Activity 1  [IS.5 - Struggling Learners] [IS.6 - All Students]

The path of a fighter jet is represented by the function h = –15m²+ 60,000. Sketch the graph of the path of the jet and answer the following questions:

1.      What is the approximate height after 28 minutes? 54 minutes?

2.      How many minutes does it take for the jet to reach an altitude of 46,000 feet?

3.      What is the vertex, and what does it mean in the context of the problem?

4.      If another fighter jet, represented by the function h = –17m²+ 56,000, sets out at the same time for the same destination, which fighter jet will make the quickest trip? Why?

5.      What is the domain and range of each jet path? Explain the meaning in everyday terms, relating it directly to the context of the problem.

Activity 2

A tennis ball is thrown into a trash can. Draw the path of the ball, from the moment it leaves the thrower’s hands. On the graph, representing the path of the ball, label and describe each part of the process, as time continues. Provide information, regarding the vertex, domain, and range. Describe and explain in terms of the problem. What are the x-and y-intercepts? What do they mean in the context of the problem? [IS.7 - All Students]

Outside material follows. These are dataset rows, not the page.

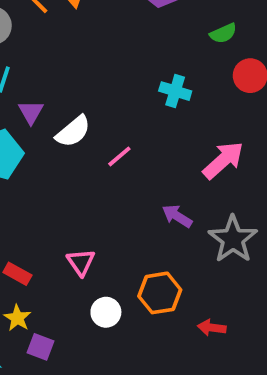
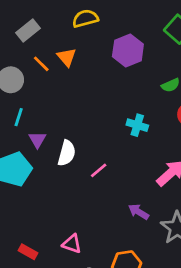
white semicircle: (73, 131) -> (67, 153), turned -35
pink triangle: (81, 262) -> (72, 244), turned -36

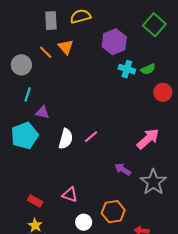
gray rectangle: (28, 30) -> (51, 21), moved, turned -54
cyan cross: (137, 125) -> (127, 69), moved
purple triangle: (37, 140) -> (42, 112), turned -48
white semicircle: (67, 153) -> (66, 139), moved

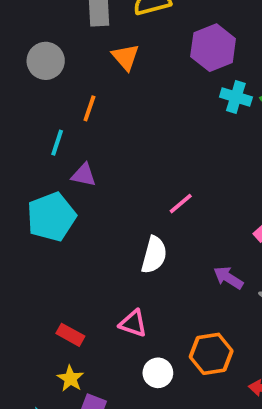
orange line: (46, 52) -> (89, 108), moved, turned 64
gray circle: (21, 65) -> (46, 61), moved
pink line: (91, 137) -> (181, 204), moved
white semicircle: (66, 139) -> (154, 255), moved

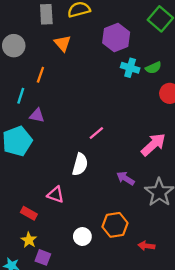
pink triangle: (133, 323) -> (56, 195), moved

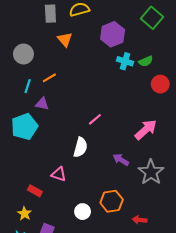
gray circle: (14, 46) -> (23, 54), moved
orange line: (40, 75) -> (49, 78), moved, turned 40
yellow star: (29, 240) -> (24, 214), moved

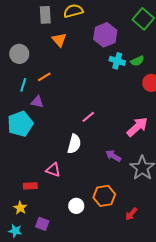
red rectangle: (35, 191) -> (30, 186), turned -32
red arrow: (140, 220) -> (131, 214), turned -56

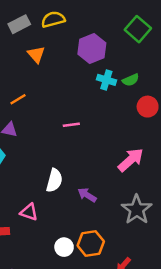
gray rectangle: (45, 15) -> (19, 24), turned 66
pink line: (88, 117) -> (71, 125), moved, turned 32
purple arrow: (113, 156) -> (87, 195), moved
white circle: (76, 206) -> (64, 247), moved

Students will compare graphs and discuss possible reasons for differences and similarities. Students should discuss the idea of rate of change with quadratic functions. What kind of rate of change do we have here? (Encourage students to use an actual tennis ball to investigate the function.)

Part 2

Activity 3

Divide students into groups of three to four. Create two real-world scenarios of quadratic functions; model with tables and graphs; and pose and answer at least three appropriate questions for each. Create one problem from the science realm and one from the business arena. Create a visual to present to the class. [IS.8 - All Students]

Activity 4

Monique states that a person traveling down a slide represents a parabolic function. Determine if you concur or dissent. Provide supporting evidence, including representations, examples, and explanations. [IS.9 - All Students]

Activity 5: Performance

Divide students into groups of three or four. Students will create an animated PowerPoint presentation with a twofold purpose. Purpose 1 is to illustrate transformations of functions. Transformations should be supported and explained by audio, while animation is used to show the different transformed functions. Purpose 2 is to illustrate a real-world quadratic function in action. The PowerPoint will pose a problem; simulate a real-world occurrence; represent the function in equation, tabular, and graphical forms; and pose and respond to three or four questions.  [IS.10 - Struggling Learners] [IS.11 - All Students]

Extension:

·         Have students provide examples of related absolute value and quadratic functions. Students should illustrate each with appropriate representations, while explaining the reasons behind the choice in function for each example. In other words, why was an absolute value function used to model this piece of the example? Could we use a quadratic function? If we used a quadratic function, what would change regarding our interpretations? (and vice versa) Encourage students to delve deep into their understanding of connections of absolute value functions and quadratic functions with the real world. The intent is to see if they can make connections between the two types of functions, thus exhibiting a very high level of conceptual understanding related to these ideas.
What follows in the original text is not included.